*** Begin section ***

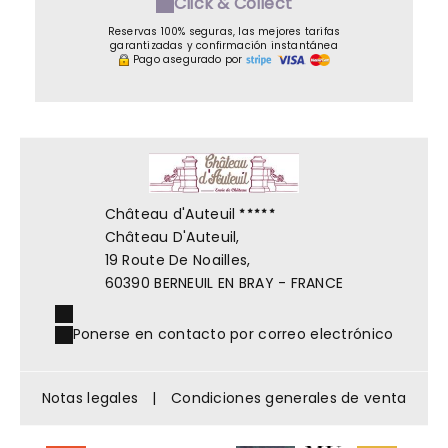
Click & Collect
Reservas 100% seguras, las mejores tarifas
garantizadas y confirmación instantánea
Pago asegurado por
Château d'Auteuil
Château D'Auteuil,
19 Route De Noailles,
60390 BERNEUIL EN BRAY - FRANCE
Ponerse en contacto por correo electrónico
Notas legales
|
Condiciones generales de venta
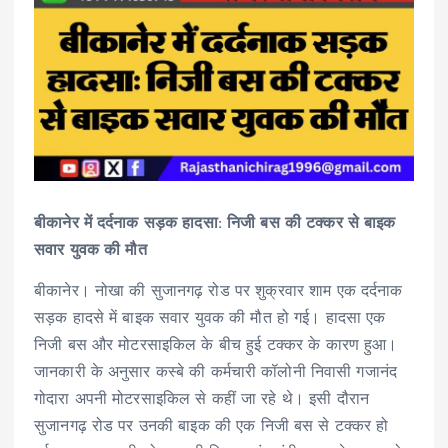
बीकानेर में दर्दनाक सड़क हादसा: निजी बस की टक्कर से बाइक
सवार युवक की मौत
बीकानेर। नोखा की सुजानगढ़ रोड पर शुक्रवार शाम एक दर्दनाक
सड़क हादसे में बाइक सवार युवक की मौत हो गई। हादसा एक
निजी बस और मोटरसाइकिल के बीच हुई टक्कर के कारण हुआ।
जानकारी के अनुसार कस्बे की कर्मचारी कॉलोनी निवासी गजानंद
गोदारा अपनी मोटरसाइकिल से कहीं जा रहे थे। इसी दौरान
सुजानगढ़ रोड पर उनकी बाइक की एक निजी बस से टक्कर हो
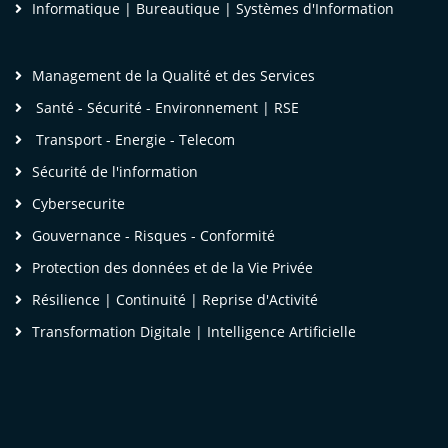
Informatique | Bureautique | Systèmes d'Information
Management de la Qualité et des Services
Santé - Sécurité - Environnement | RSE
Transport - Energie - Telecom
Sécurité de l'information
Cybersecurite
Gouvernance - Risques - Conformité
Protection des données et de la Vie Privée
Résilience | Continuité | Reprise d'Activité
Transformation Digitale | Intelligence Artificielle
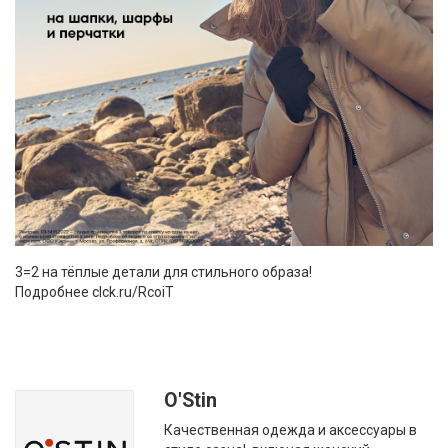
3=2 на тёплые детали для стильного образа!
Подробнее clck.ru/RcoiT
O'Stin
Качественная одежда и аксессуары в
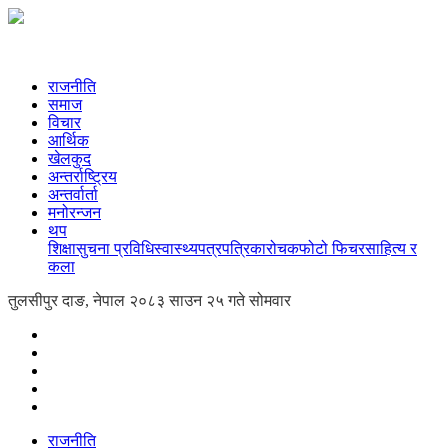
राजनीति
समाज
विचार
आर्थिक
खेलकुद
अन्तर्राष्ट्रिय
अन्तर्वार्ता
मनोरन्जन
थप
शिक्षा
सुचना प्रविधि
स्वास्थ्य
पत्रपत्रिका
रोचक
फोटो फिचर
साहित्य र
कला
तुलसीपुर दाङ, नेपाल
२०८३ साउन २५ गते सोमवार
राजनीति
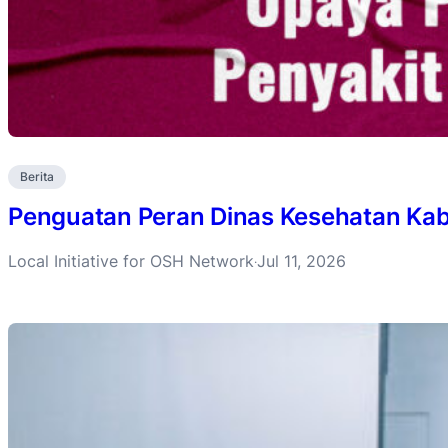
Berita
Penguatan Peran Dinas Kesehatan Ka
Local Initiative for OSH Network
Jul 11, 2026
·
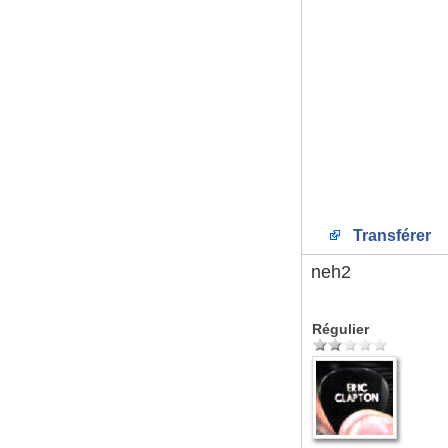
Transférer
neh2
Régulier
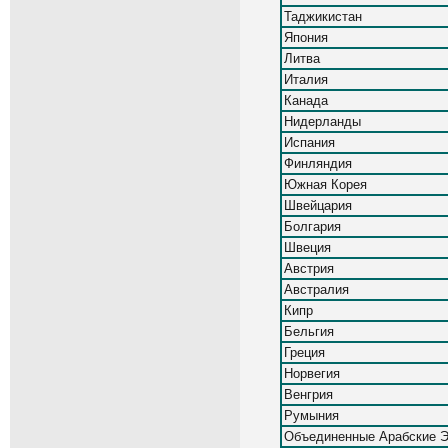
Таджикистан
Япония
Литва
Италия
Канада
Нидерланды
Испания
Финляндия
Южная Корея
Швейцария
Болгария
Швеция
Австрия
Австралия
Кипр
Бельгия
Греция
Норвегия
Венгрия
Румыния
Объединенные Арабские 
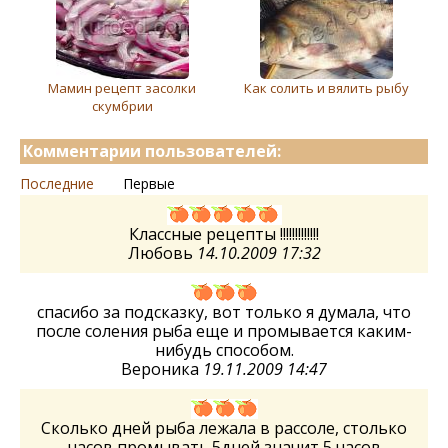
Мамин рецепт засолки
Как солить и вялить рыбу
скумбрии
Комментарии пользователей:
Последние
Первые
Классные рецепты !!!!!!!!!!!!!
Любовь
14.10.2009 17:32
спасибо за подсказку, вот только я думала, что
после соления рыба еще и промывается каким-
нибудь способом.
Вероника
19.11.2009 14:47
Сколько дней рыба лежала в рассоле, столько
часов промывать.5дней значит 5 часов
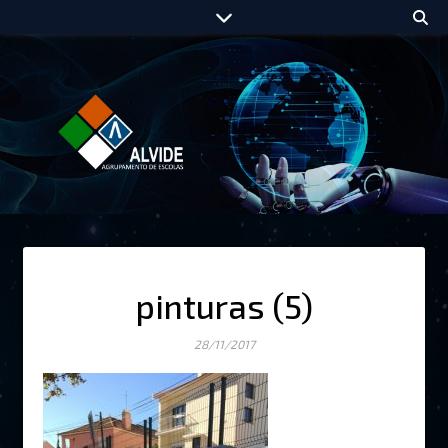
pinturas (5)
28/11/2017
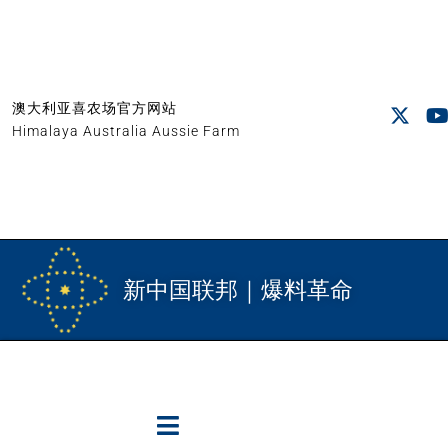
澳大利亚喜农场官方网站
Himalaya Australia Aussie Farm
新中国联邦｜爆料革命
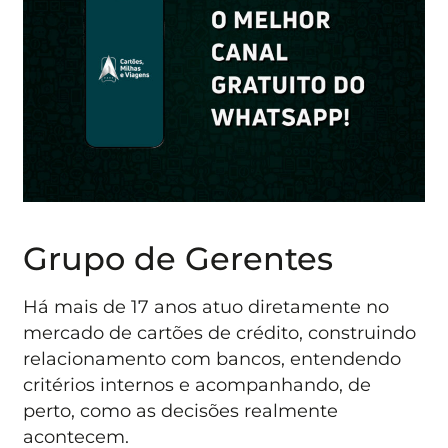
Grupo de Gerentes
Há mais de 17 anos atuo diretamente no
mercado de cartões de crédito, construindo
relacionamento com bancos, entendendo
critérios internos e acompanhando, de
perto, como as decisões realmente
acontecem.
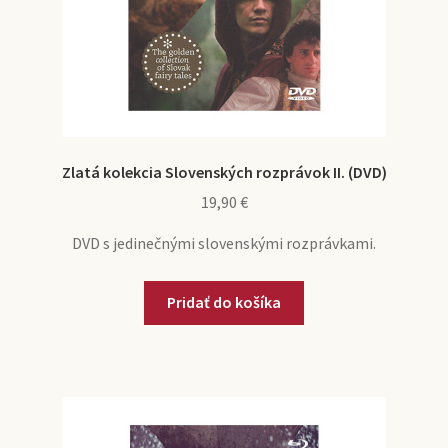
Zlatá kolekcia Slovenských rozprávok II. (DVD)
19,90
€
DVD s jedinečnými slovenskými rozprávkami.
Pridať do košíka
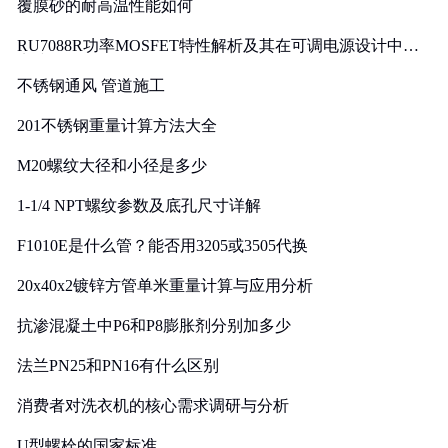
覆膜砂的耐高温性能如何
RU7088R功率MOSFET特性解析及其在可调电源设计中的
实践
不锈钢通风 管道施工
201不锈钢重量计算方法大全
M20螺纹大径和小径是多少
1-1/4 NPT螺纹参数及底孔尺寸详解
F1010E是什么管？能否用3205或3505代换
20x40x2镀锌方管单米重量计算与应用分析
抗渗混凝土中P6和P8膨胀剂分别加多少
法兰PN25和PN16有什么区别
消费者对洗衣机的核心需求调研与分析
U型螺栓的国家标准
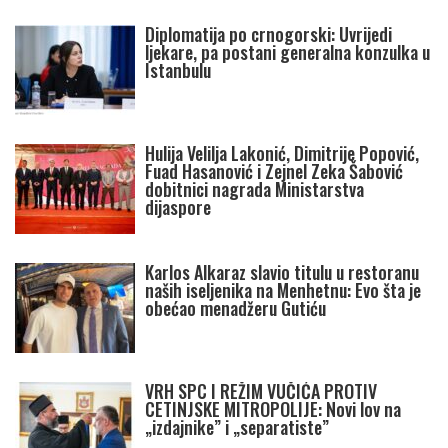
Diplomatija po crnogorski: Uvrijedi
ljekare, pa postani generalna konzulka u
Istanbulu
Hulija Velilja Lakonić, Dimitrije Popović,
Fuad Hasanović i Zejnel Zeka Šabović
dobitnici nagrada Ministarstva
dijaspore
Karlos Alkaraz slavio titulu u restoranu
naših iseljenika na Menhetnu: Evo šta je
obećao menadžeru Gutiću
VRH SPC I REŽIM VUČIĆA PROTIV
CETINJSKE MITROPOLIJE: Novi lov na
„izdajnike” i „separatiste”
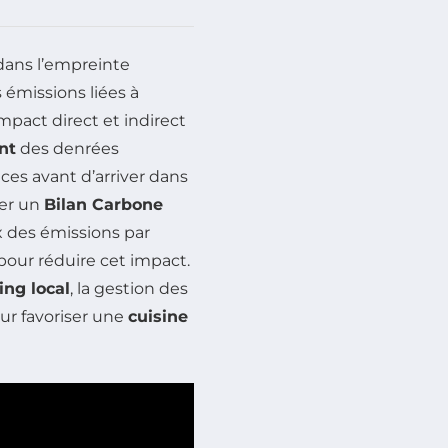
 dans l’empreinte
 émissions liées à
mpact direct et indirect
nt
des denrées
ces avant d’arriver dans
ser un
Bilan Carbone
x des émissions par
 pour réduire cet impact.
ing local
, la gestion des
ur favoriser une
cuisine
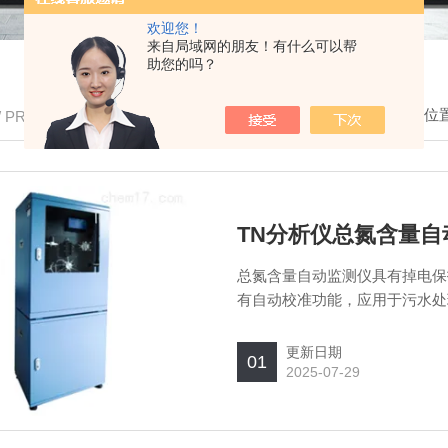
欢迎您！
来自局域网的朋友！有什么可以帮
助您的吗？
我的位
/ PRODUCTS
TN分析仪总氮含量自
总氮含量自动监测仪具有掉电保
有自动校准功能，应用于污水处
监测等。
更新日期
01
2025-07-29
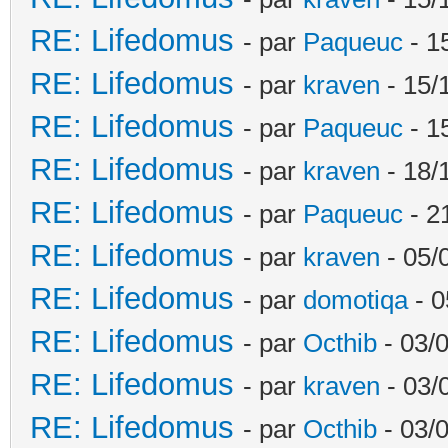
RE: Lifedomus
- par
Paqueuc
- 1
RE: Lifedomus
- par
kraven
- 15/
RE: Lifedomus
- par
Paqueuc
- 1
RE: Lifedomus
- par
kraven
- 18/
RE: Lifedomus
- par
Paqueuc
- 2
RE: Lifedomus
- par
kraven
- 05/
RE: Lifedomus
- par
domotiqa
- 0
RE: Lifedomus
- par
Octhib
- 03/
RE: Lifedomus
- par
kraven
- 03/
RE: Lifedomus
- par
Octhib
- 03/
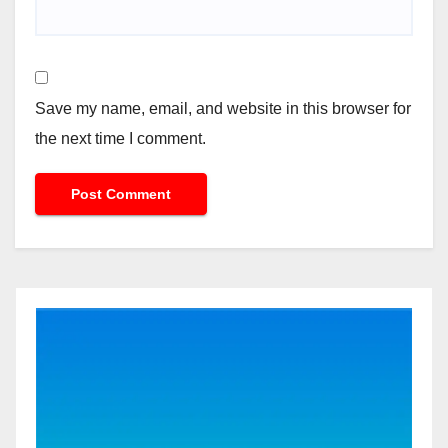
Save my name, email, and website in this browser for
the next time I comment.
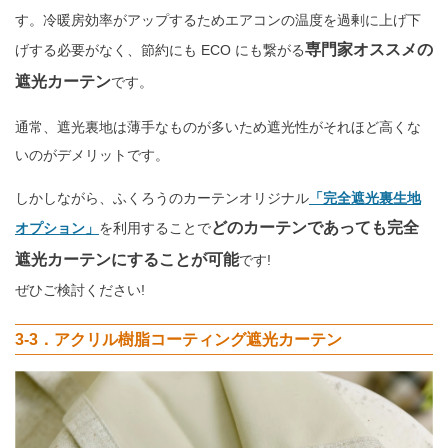
す。冷暖房効率がアップするためエアコンの温度を過剰に上げ下
専門家オススメの
げする必要がなく、節約にも ECO にも繋がる
遮光カーテン
です。
通常、遮光裏地は薄手なものが多いため遮光性がそれほど高くな
いのがデメリットです。
しかしながら、ふくろうのカーテンオリジナル
「完全遮光裏生地
どのカーテンであっても完全
オプション」
を利用することで
遮光カーテンにすることが可能
です!
ぜひご検討ください!
3-3．アクリル樹脂コーティング遮光カーテン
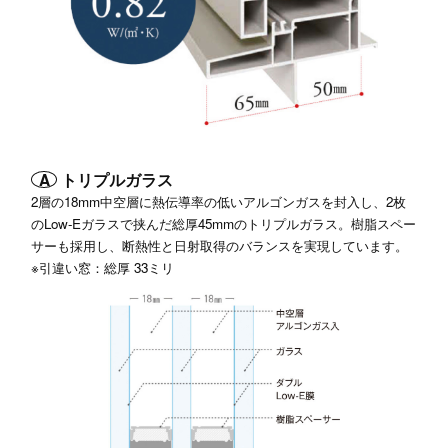
A
トリプルガラス
2層の18mm中空層に熱伝導率の低いアルゴンガスを封入し、2枚
のLow-Eガラスで挟んだ総厚45mmのトリプルガラス。樹脂スペー
サーも採用し、断熱性と日射取得のバランスを実現しています。
※引違い窓：総厚 33ミリ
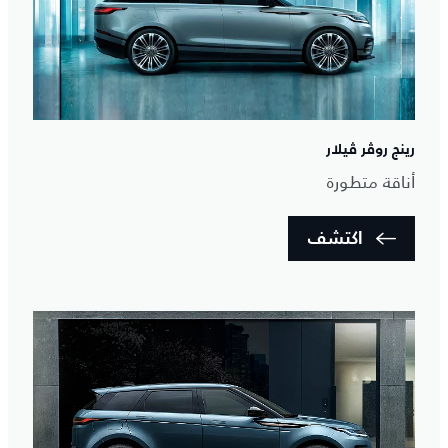
رينج روڤر ڤيلار
أناقة متطورة
اكتشف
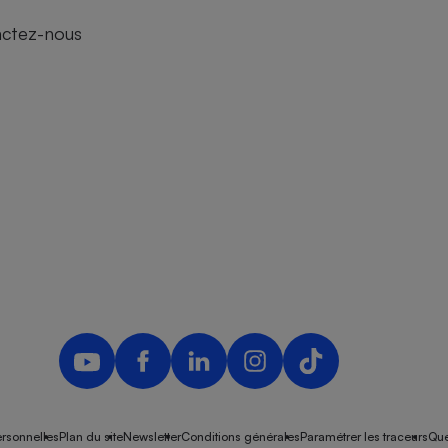
actez-nous
rsonnelles
Plan du site
Newsletter
Conditions générales
Paramétrer les traceurs
Que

*** End section ***

**WORK REQUEST**
Return the material above in exact form. Pictures stay out.

**FINISHED EXERCISE**
Click & Collect
Reservas 100% seguras, las mejores tarifas
garantizadas y confirmación instantánea
Pago asegurado por
Château d'Auteuil
Château D'Auteuil,
19 Route De Noailles,
60390 BERNEUIL EN BRAY - FRANCE
Ponerse en contacto por correo electrónico
Notas legales
|
Condiciones generales de venta
बीकानेर में दर्दनाक सड़क हादसा: निजी बस की टक्कर से बाइक
सवार युवक की मौत
बीकानेर। नोखा की सुजानगढ़ रोड पर शुक्रवार शाम एक दर्दनाक
सड़क हादसे में बाइक सवार युवक की मौत हो गई। हादसा एक
निजी बस और मोटरसाइकिल के बीच हुई टक्कर के कारण हुआ।
जानकारी के अनुसार कस्बे की कर्मचारी कॉलोनी निवासी गजानंद
गोदारा अपनी मोटरसाइकिल से कहीं जा रहे थे। इसी दौरान
सुजानगढ़ रोड पर उनकी बाइक की एक निजी बस से टक्कर हो
Informatique | Bureautique | Systèmes d'Information
Management de la Qualité et des Services
Santé - Sécurité - Environnement | RSE
Transport - Energie - Telecom
Sécurité de l'information
Cybersecurite
Gouvernance - Risques - Conformité
Protection des données et de la Vie Privée
Résilience | Continuité | Reprise d'Activité
Transformation Digitale | Intelligence Artificielle
3=2 на тёплые детали для стильного образа!
Подробнее clck.ru/RcoiT
O'Stin
Качественная одежда и аксессуары в
राजनीति
समाज
विचार
आर्थिक
खेलकुद
अन्तर्राष्ट्रिय
अन्तर्वार्ता
मनोरन्जन
थप
शिक्षा
सुचना प्रविधि
स्वास्थ्य
पत्रपत्रिका
रोचक
फोटो फिचर
साहित्य र
कला
तुलसीपुर दाङ, नेपाल
२०८३ साउन २५ गते सोमवार
राजनीति
Berita
Penguatan Peran Dinas Kesehatan Ka
Local Initiative for OSH Network
Jul 11, 2026
·
Transférer
neh2
Régulier
Таджикистан
Япония
Литва
Италия
Канада
Нидерланды
Испания
Финляндия
Южная Корея
Швейцария
Болгария
Швеция
Австрия
Австралия
Кипр
Бельгия
Греция
Норвегия
Венгрия
Румыния
Объединенные Арабские 
Мамин рецепт засолки
Как солить и вялить рыбу
скумбрии
Комментарии пользователей:
Последние
Первые
Классные рецепты !!!!!!!!!!!!!
Любовь
14.10.2009 17:32
спасибо за подсказку, вот только я думала, что
после соления рыба еще и промывается каким-
нибудь способом.
Вероника
19.11.2009 14:47
Сколько дней рыба лежала в рассоле, столько
часов промывать.5дней значит 5 часов
pinturas (5)
28/11/2017
澳大利亚喜农场官方网站
Himalaya Australia Aussie Farm
新中国联邦｜爆料革命
Grupo de Gerentes
Há mais de 17 anos atuo diretamente no
mercado de cartões de crédito, construindo
relacionamento com bancos, entendendo
critérios internos e acompanhando, de
perto, como as decisões realmente
acontecem.
Zlatá kolekcia Slovenských rozprávok II. (DVD)
19,90
€
DVD s jedinečnými slovenskými rozprávkami.
Pridať do košíka
覆膜砂的耐高温性能如何
RU7088R功率MOSFET特性解析及其在可调电源设计中的
实践
不锈钢通风 管道施工
201不锈钢重量计算方法大全
M20螺纹大径和小径是多少
1-1/4 NPT螺纹参数及底孔尺寸详解
F1010E是什么管？能否用3205或3505代换
20x40x2镀锌方管单米重量计算与应用分析
抗渗混凝土中P6和P8膨胀剂分别加多少
法兰PN25和PN16有什么区别
消费者对洗衣机的核心需求调研与分析
U型螺栓的国家标准
Diplomatija po crnogorski: Uvrijedi
ljekare, pa postani generalna konzulka u
Istanbulu
Hulija Velilja Lakonić, Dimitrije Popović,
Fuad Hasanović i Zejnel Zeka Šabović
dobitnici nagrada Ministarstva
dijaspore
Karlos Alkaraz slavio titulu u restoranu
naših iseljenika na Menhetnu: Evo šta je
obećao menadžeru Gutiću
VRH SPC I REŽIM VUČIĆA PROTIV
CETINJSKE MITROPOLIJE: Novi lov na
„izdajnike” i „separatiste”
 dans l’empreinte
 émissions liées à
mpact direct et indirect
nt
des denrées
ces avant d’arriver dans
ser un
Bilan Carbone
x des émissions par
 pour réduire cet impact.
ing local
, la gestion des
ur favoriser une
cuisine
欢迎您！
来自局域网的朋友！有什么可以帮
助您的吗？
我的位
/ PRODUCTS
TN分析仪总氮含量自
总氮含量自动监测仪具有掉电保
有自动校准功能，应用于污水处
监测等。
更新日期
01
2025-07-29
RE: Lifedomus
- par
Paqueuc
- 1
RE: Lifedomus
- par
kraven
- 15/
RE: Lifedomus
- par
Paqueuc
- 1
RE: Lifedomus
- par
kraven
- 18/
RE: Lifedomus
- par
Paqueuc
- 2
RE: Lifedomus
- par
kraven
- 05/
RE: Lifedomus
- par
domotiqa
- 0
RE: Lifedomus
- par
Octhib
- 03/
RE: Lifedomus
- par
kraven
- 03/
RE: Lifedomus
- par
Octhib
- 03/
Save my name, email, and website in this browser for
the next time I comment.
す。冷暖房効率がアップするためエアコンの温度を過剰に上げ下
専門家オススメの
げする必要がなく、節約にも ECO にも繋がる
遮光カーテン
です。
通常、遮光裏地は薄手なものが多いため遮光性がそれほど高くな
いのがデメリットです。
しかしながら、ふくろうのカーテンオリジナル
「完全遮光裏生地
どのカーテンであっても完全
オプション」
を利用することで
遮光カーテンにすることが可能
です!
ぜひご検討ください!
3-3．アクリル樹脂コーティング遮光カーテン
A
トリプルガラス
2層の18mm中空層に熱伝導率の低いアルゴンガスを封入し、2枚
のLow-Eガラスで挟んだ総厚45mmのトリプルガラス。樹脂スペー
サーも採用し、断熱性と日射取得のバランスを実現しています。
※引違い窓：総厚 33ミリ
رينج روڤر ڤيلار
أناقة متطورة
اكتشف
actez-nous
rsonnelles
Plan du site
Newsletter
Conditions générales
Paramétrer les traceurs
Que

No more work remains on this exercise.